--- Task input ---

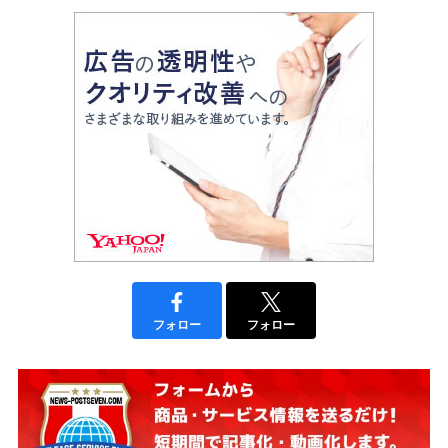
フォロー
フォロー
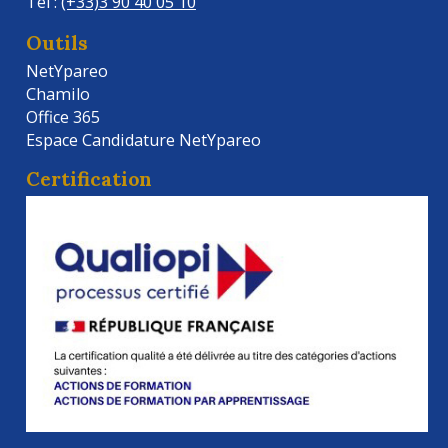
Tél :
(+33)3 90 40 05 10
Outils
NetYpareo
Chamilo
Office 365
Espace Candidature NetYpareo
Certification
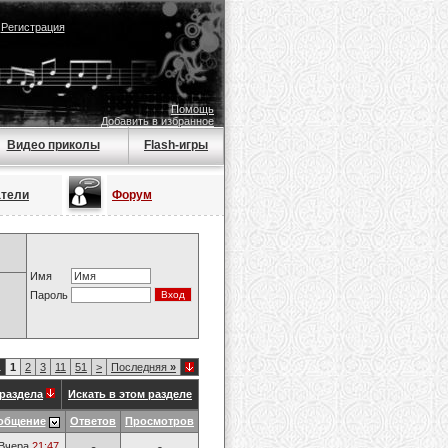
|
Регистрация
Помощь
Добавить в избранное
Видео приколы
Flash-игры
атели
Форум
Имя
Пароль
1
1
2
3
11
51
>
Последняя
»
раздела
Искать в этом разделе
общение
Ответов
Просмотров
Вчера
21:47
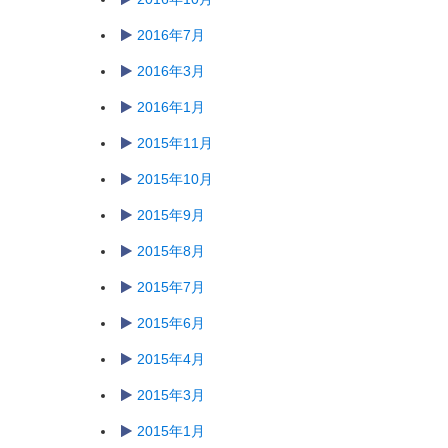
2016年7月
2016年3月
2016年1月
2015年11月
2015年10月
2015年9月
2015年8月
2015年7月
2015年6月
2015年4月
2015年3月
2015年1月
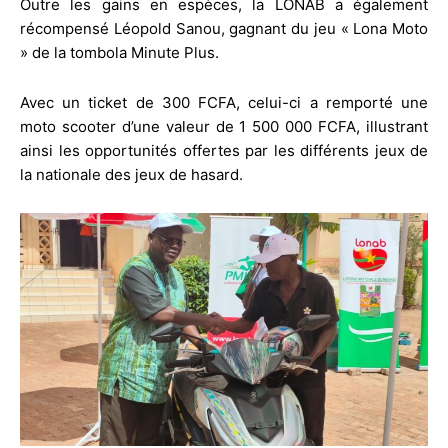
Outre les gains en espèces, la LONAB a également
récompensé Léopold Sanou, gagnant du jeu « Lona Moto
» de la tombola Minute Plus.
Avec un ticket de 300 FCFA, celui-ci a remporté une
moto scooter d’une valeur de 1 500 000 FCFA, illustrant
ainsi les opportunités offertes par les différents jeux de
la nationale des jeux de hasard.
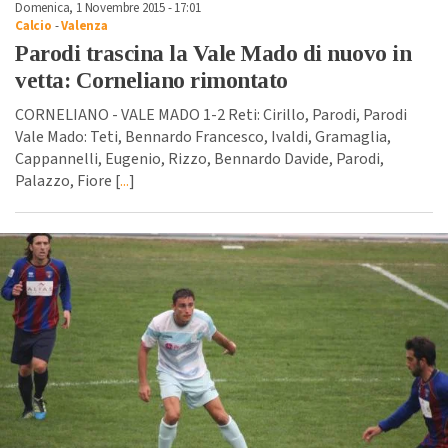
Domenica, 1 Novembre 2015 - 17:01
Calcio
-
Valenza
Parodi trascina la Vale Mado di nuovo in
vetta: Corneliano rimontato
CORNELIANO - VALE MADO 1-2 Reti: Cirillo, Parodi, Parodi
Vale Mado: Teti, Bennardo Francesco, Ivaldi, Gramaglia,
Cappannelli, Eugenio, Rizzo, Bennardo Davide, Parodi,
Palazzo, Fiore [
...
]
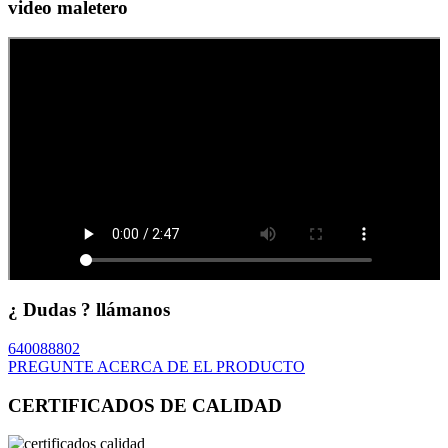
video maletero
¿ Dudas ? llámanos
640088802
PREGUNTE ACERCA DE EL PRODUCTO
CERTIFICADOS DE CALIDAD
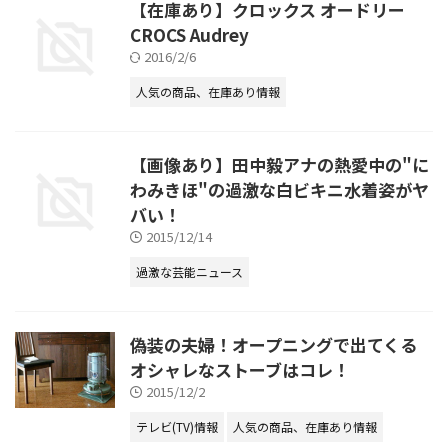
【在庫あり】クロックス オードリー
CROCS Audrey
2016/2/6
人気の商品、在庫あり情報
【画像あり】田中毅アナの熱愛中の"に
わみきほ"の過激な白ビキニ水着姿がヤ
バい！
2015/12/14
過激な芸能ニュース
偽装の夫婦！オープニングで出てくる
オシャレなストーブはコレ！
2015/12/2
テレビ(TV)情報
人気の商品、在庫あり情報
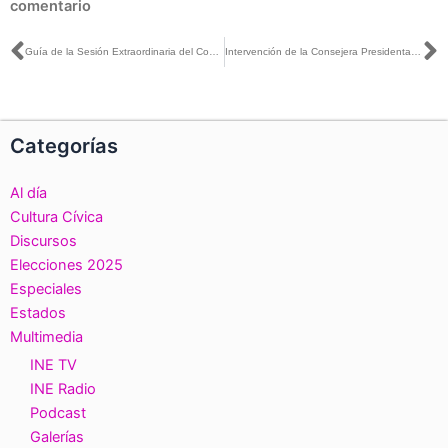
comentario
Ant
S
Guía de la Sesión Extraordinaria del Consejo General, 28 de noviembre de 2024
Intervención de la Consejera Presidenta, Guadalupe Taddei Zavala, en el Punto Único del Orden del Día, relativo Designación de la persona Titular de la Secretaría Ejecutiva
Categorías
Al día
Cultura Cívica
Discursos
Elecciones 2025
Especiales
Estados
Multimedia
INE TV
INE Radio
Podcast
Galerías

---

Work to complete: Your reply should be the entries above, repeated exactly and free of pictures.

Output for this exercise:
フォロー
フォロー
Tél :
(+33)3 90 40 05 10
Outils
NetYpareo
Chamilo
Office 365
Espace Candidature NetYpareo
Certification
|
Регистрация
Помощь
Добавить в избранное
Видео приколы
Flash-игры
атели
Форум
Имя
Пароль
1
1
2
3
11
51
>
Последняя
»
раздела
Искать в этом разделе
общение
Ответов
Просмотров
Вчера
21:47
2016年7月
2016年3月
2016年1月
2015年11月
2015年10月
2015年9月
2015年8月
2015年7月
2015年6月
2015年4月
2015年3月
2015年1月
Outre les gains en espèces, la LONAB a également
récompensé Léopold Sanou, gagnant du jeu « Lona Moto
» de la tombola Minute Plus.
Avec un ticket de 300 FCFA, celui-ci a remporté une
moto scooter d’une valeur de 1 500 000 FCFA, illustrant
ainsi les opportunités offertes par les différents jeux de
la nationale des jeux de hasard.
Domenica, 1 Novembre 2015 - 17:01
Calcio
-
Valenza
Parodi trascina la Vale Mado di nuovo in
vetta: Corneliano rimontato
CORNELIANO - VALE MADO 1-2 Reti: Cirillo, Parodi, Parodi
Vale Mado: Teti, Bennardo Francesco, Ivaldi, Gramaglia,
Cappannelli, Eugenio, Rizzo, Bennardo Davide, Parodi,
Palazzo, Fiore [
...
]
video maletero
¿ Dudas ? llámanos
640088802
PREGUNTE ACERCA DE EL PRODUCTO
CERTIFICADOS DE CALIDAD
【在庫あり】クロックス オードリー
CROCS Audrey
2016/2/6
人気の商品、在庫あり情報
【画像あり】田中毅アナの熱愛中の"に
わみきほ"の過激な白ビキニ水着姿がヤ
バい！
2015/12/14
過激な芸能ニュース
偽装の夫婦！オープニングで出てくる
オシャレなストーブはコレ！
2015/12/2
テレビ(TV)情報
人気の商品、在庫あり情報
comentario
Ant
S
Guía de la Sesión Extraordinaria del Consejo General, 28 de noviembre de 2024
Intervención de la Consejera Presidenta, Guadalupe Taddei Zavala, en el Punto Único del Orden del Día, relativo Designación de la persona Titular de la Secretaría Ejecutiva
Categorías
Al día
Cultura Cívica
Discursos
Elecciones 2025
Especiales
Estados
Multimedia
INE TV
INE Radio
Podcast
Galerías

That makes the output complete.